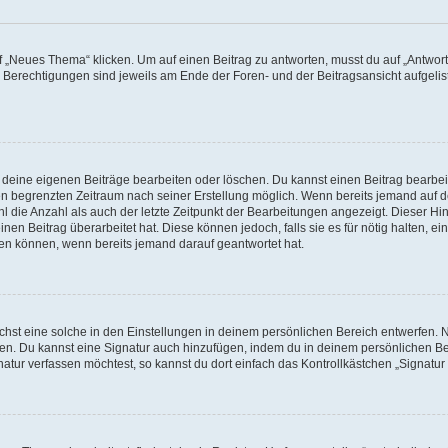
„Neues Thema“ klicken. Um auf einen Beitrag zu antworten, musst du auf „Antworte
e Berechtigungen sind jeweils am Ende der Foren- und der Beitragsansicht aufgeliste
r deine eigenen Beiträge bearbeiten oder löschen. Du kannst einen Beitrag bearbe
inen begrenzten Zeitraum nach seiner Erstellung möglich. Wenn bereits jemand auf de
 die Anzahl als auch der letzte Zeitpunkt der Bearbeitungen angezeigt. Dieser Hi
en Beitrag überarbeitet hat. Diese können jedoch, falls sie es für nötig halten, ei
hen können, wenn bereits jemand darauf geantwortet hat.
st eine solche in den Einstellungen in deinem persönlichen Bereich entwerfen. Na
eren. Du kannst eine Signatur auch hinzufügen, indem du in deinem persönlichen 
atur verfassen möchtest, so kannst du dort einfach das Kontrollkästchen „Signatu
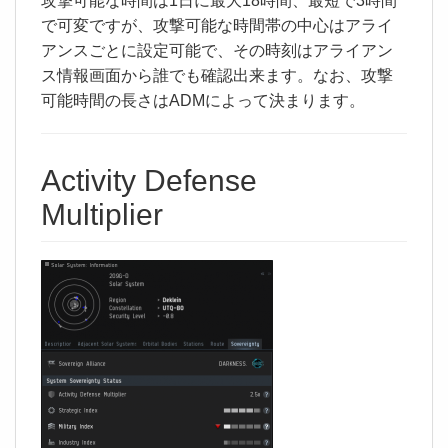
攻撃可能な時間は1日に最大18時間、最短で3時間
で可変ですが、攻撃可能な時間帯の中心はアライ
アンスごとに設定可能で、その時刻はアライアン
ス情報画面から誰でも確認出来ます。なお、攻撃
可能時間の長さはADMによって決まります。
Activity Defense
Multiplier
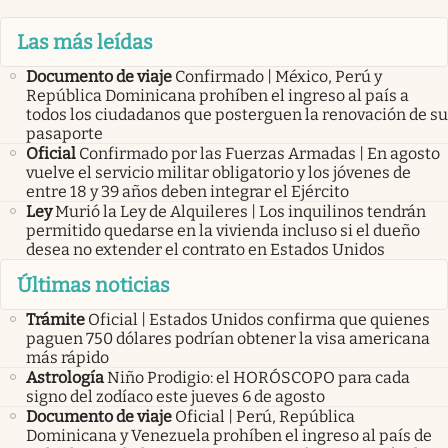
Las más leídas
Documento de viaje
Confirmado | México, Perú y
República Dominicana prohíben el ingreso al país a
todos los ciudadanos que posterguen la renovación de su
pasaporte
Oficial
Confirmado por las Fuerzas Armadas | En agosto
vuelve el servicio militar obligatorio y los jóvenes de
entre 18 y 39 años deben integrar el Ejército
Ley
Murió la Ley de Alquileres | Los inquilinos tendrán
permitido quedarse en la vivienda incluso si el dueño
desea no extender el contrato en Estados Unidos
Últimas noticias
Trámite
Oficial | Estados Unidos confirma que quienes
paguen 750 dólares podrían obtener la visa americana
más rápido
Astrología
Niño Prodigio: el HORÓSCOPO para cada
signo del zodíaco este jueves 6 de agosto
Documento de viaje
Oficial | Perú, República
Dominicana y Venezuela prohíben el ingreso al país de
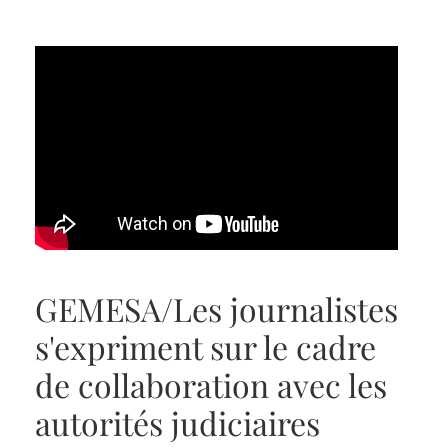
GEMESA/Les journalistes
s'expriment sur le cadre
de collaboration avec les
autorités judiciaires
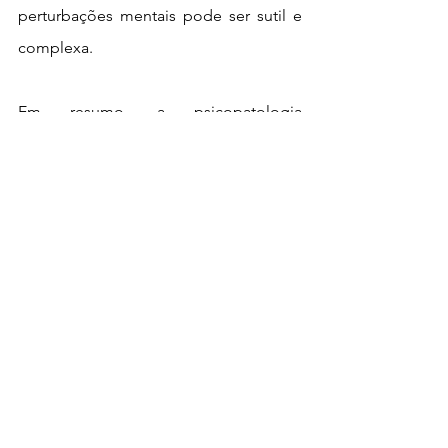
perturbações mentais pode ser sutil e 
complexa.
Em resumo, a psicopatologia 
desempenha um papel vital na 
compreensão e exploração das 
perturbações mentais. Ela fornece a 
base científica para a identificação, 
classificação e tratamento das doenças 
mentais, bem como contribui para o 
avanço contínuo no campo da saúde 
mental. Por meio dessa disciplina, os 
profissionais de saúde mental são 
capazes de oferecer suporte, 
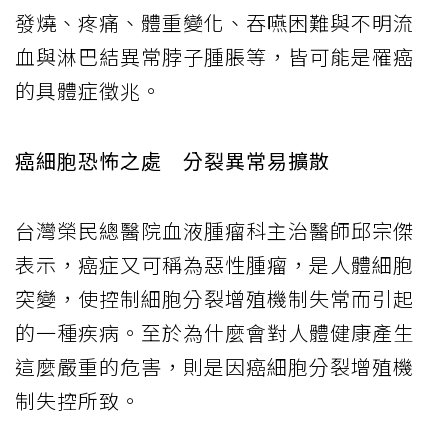
發燒、疼痛、體重變化、吞嚥困難與不明流
血與淋巴結異常脖子腫脹等，皆可能是罹癌
的具體症徵兆。
癌細胞恐怖之處 分裂異常易擴散
台灣榮民總醫院血液腫瘤科主治醫師邱宗傑
表示，癌症又可稱為惡性腫瘤，是人體細胞
突變，使控制細胞分裂增殖機制失常而引起
的一種疾病。至於為什麼會對人體健康產生
這麼嚴重的危害，則是因癌細胞分裂增殖機
制失控所致。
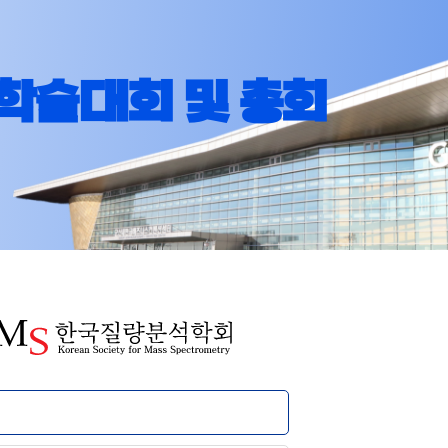
학술대회 및 총회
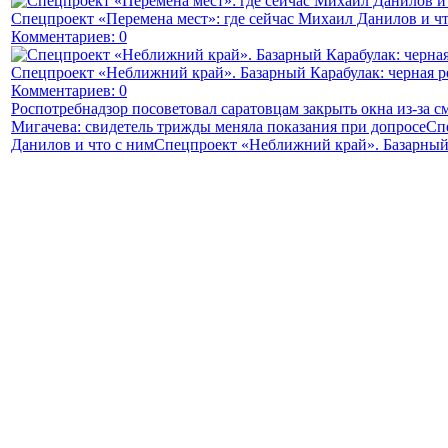
Спецпроект «Перемена мест»: где сейчас Михаил Данилов и чт
Комментариев: 0
Спецпроект «Неближний край». Базарный Карабулак: черная р
Комментариев: 0
Роспотребнадзор посоветовал саратовцам закрыть окна из-за с
Мигачева: свидетель трижды меняла показания при допросе
Сп
Данилов и что с ним
Спецпроект «Неближний край». Базарный 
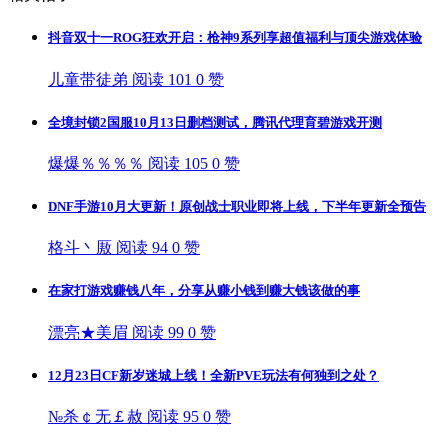
抖音双十一ROG狂欢开启：枪神9系列享超值福利与顶尖游戏体验
儿童带徒弟
阅读 101
0 赞
全境封锁2国服10月13日删档测试，腾讯代理育碧游戏开测
爆爆％％％％
阅读 105
0 赞
DNF手游10月大更新！原创战士职业即将上线，下半年更新全预告
格斗丶厫
阅读 94
0 赞
在家打游戏赚钱八年，分享从赚小钱到赚大钱该做的事
漂亮★美眉
阅读 99
0 赞
12月23日CF新岁迷城上线！全新PVE玩法有何独到之处？
№杀￠无￡赦
阅读 95
0 赞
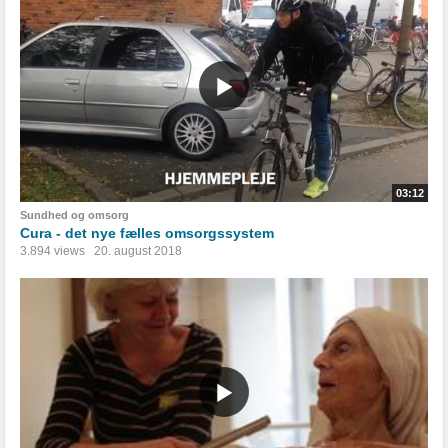
03:12
Sundhed og omsorg
Cura - det nye fælles omsorgssystem
3.894 views
20. august 2018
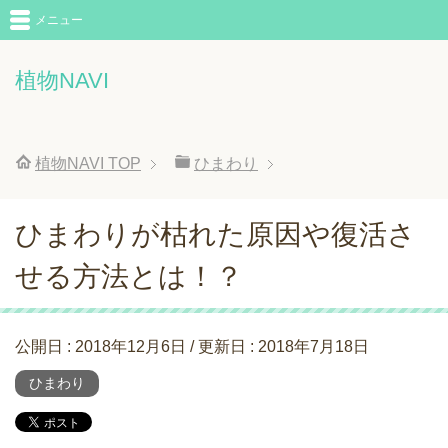
メニュー
植物NAVI
植物NAVI
TOP
ひまわり
ひまわりが枯れた原因や復活さ
せる方法とは！？
公開日 :
2018年12月6日
/ 更新日 :
2018年7月18日
ひまわり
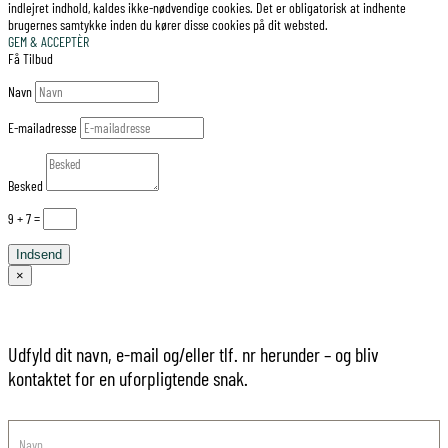
indlejret indhold, kaldes ikke-nødvendige cookies. Det er obligatorisk at indhente
brugernes samtykke inden du kører disse cookies på dit websted.
GEM & ACCEPTÈR
Få Tilbud
Navn
E-mailadresse
Besked
9 + 7
=
Indsend
×
Skal vi hjælpe dig med at finde din drømmebil?
Udfyld dit navn, e-mail og/eller tlf. nr herunder – og bliv
kontaktet for en uforpligtende snak.
Pop
up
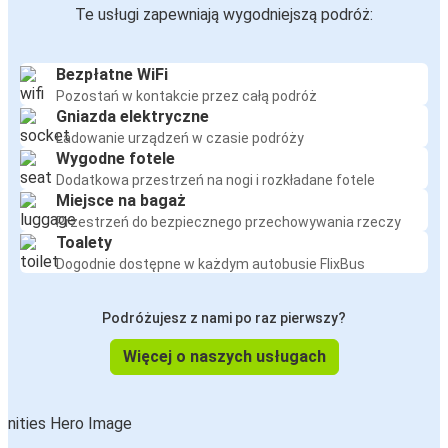
Te usługi zapewniają wygodniejszą podróż:
Bezpłatne WiFi
Pozostań w kontakcie przez całą podróż
Gniazda elektryczne
Ładowanie urządzeń w czasie podróży
Wygodne fotele
Dodatkowa przestrzeń na nogi i rozkładane fotele
Miejsce na bagaż
Przestrzeń do bezpiecznego przechowywania rzeczy
Toalety
Dogodnie dostępne w każdym autobusie FlixBus
Podróżujesz z nami po raz pierwszy?
Więcej o naszych usługach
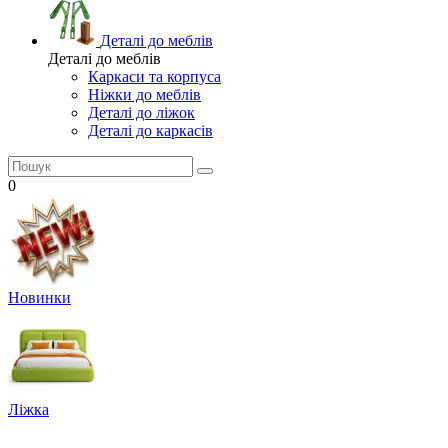
Деталі до меблів
Деталі до меблів
Каркаси та корпуса
Ніжки до меблів
Деталі до ліжок
Деталі до каркасів
0
Новинки
Ліжка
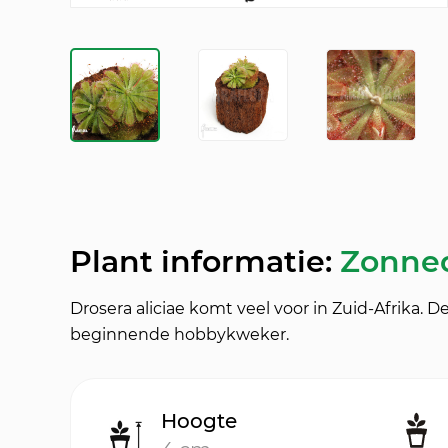
Plant informatie:
Zonned
Drosera aliciae komt veel voor in Zuid-Afrika. 
beginnende hobbykweker.
Hoogte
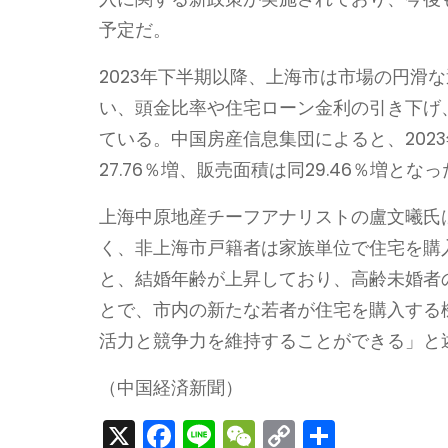
予定だ。
2023年下半期以降、上海市は市場の円滑
い、頭金比率や住宅ローン金利の引き下げ
ている。中国房産信息集団によると、202
27.76％増、販売面積は同29.46％増とな
上海中原地産チーフアナリストの盧文曦氏
く、非上海市戸籍者は家族単位で住宅を購
と、結婚年齢が上昇しており、高齢未婚者
とで、市内の新たな若者が住宅を購入する
活力と競争力を維持することができる」と
（中国経済新聞）
X
F
Li
W
C
S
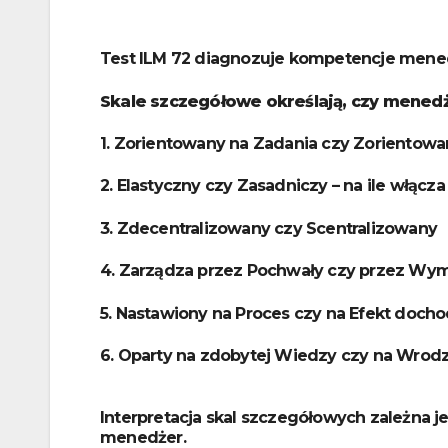
Test ILM 72 diagnozuje kompetencje menedż
Skale szczegółowe określają, czy menedż
1. Zorientowany na Zadania czy Zorientowa
2. Elastyczny czy Zasadniczy – na ile włącz
3. Zdecentralizowany czy Scentralizowany
4. Zarządza przez Pochwały czy przez Wy
5. Nastawiony na Proces czy na Efekt docho
6. Oparty na zdobytej Wiedzy czy na Wrodzo
Interpretacja skal szczegółowych zależna j
menedżer.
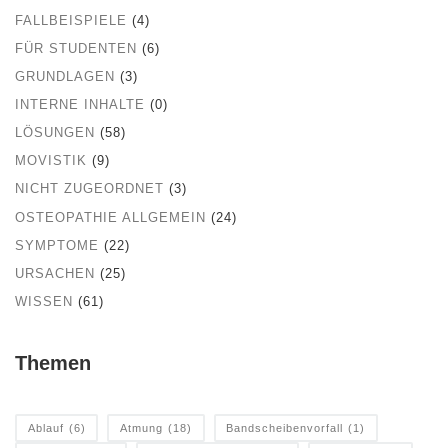
FALLBEISPIELE
(4)
FÜR STUDENTEN
(6)
GRUNDLAGEN
(3)
INTERNE INHALTE
(0)
LÖSUNGEN
(58)
MOVISTIK
(9)
NICHT ZUGEORDNET
(3)
OSTEOPATHIE ALLGEMEIN
(24)
SYMPTOME
(22)
URSACHEN
(25)
WISSEN
(61)
Themen
Ablauf
(6)
Atmung
(18)
Bandscheibenvorfall
(1)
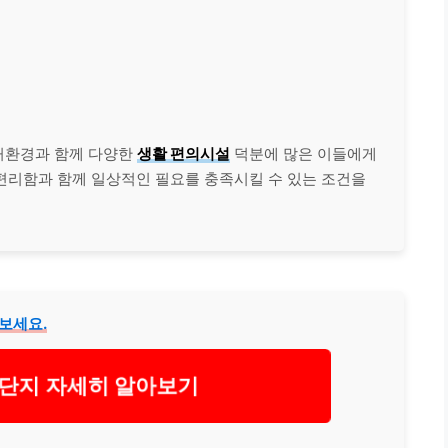
거환경과 함께 다양한
생활 편의시설
덕분에 많은 이들에게
편리함과 함께 일상적인 필요를 충족시킬 수 있는 조건을
보세요.
단지 자세히 알아보기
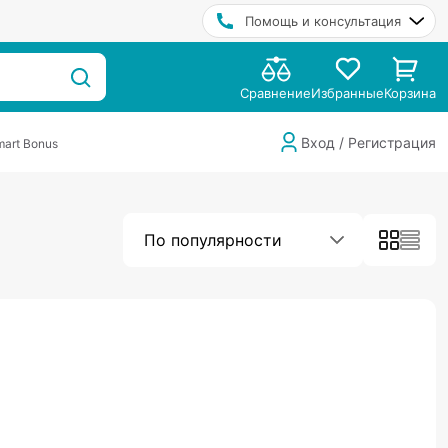
Помощь и консультация
Сравнение
Избранные
Корзина
Вход / Регистрация
art Bonus
По популярности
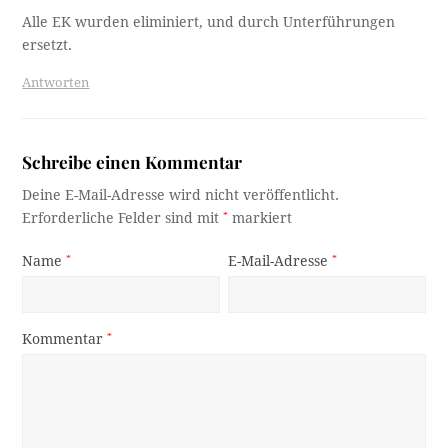
Alle EK wurden eliminiert, und durch Unterführungen
ersetzt.
Antworten
Schreibe einen Kommentar
Deine E-Mail-Adresse wird nicht veröffentlicht.
Erforderliche Felder sind mit
*
markiert
Name
*
E-Mail-Adresse
*
Kommentar
*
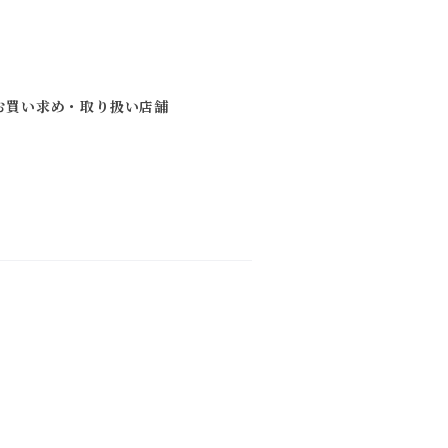
お買い求め・取り扱い店舗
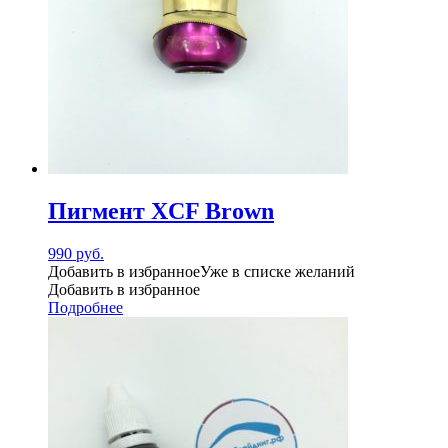
Пигмент XCF Brown
990
руб.
Добавить в избранное
Уже в списке желаний
Добавить в избранное
Подробнее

=-=-=-=-=

• _WHAT YOU NEED TO DO_
Give a single number: the count of lines above that include the word "kannst".

• _THE ANSWER_
3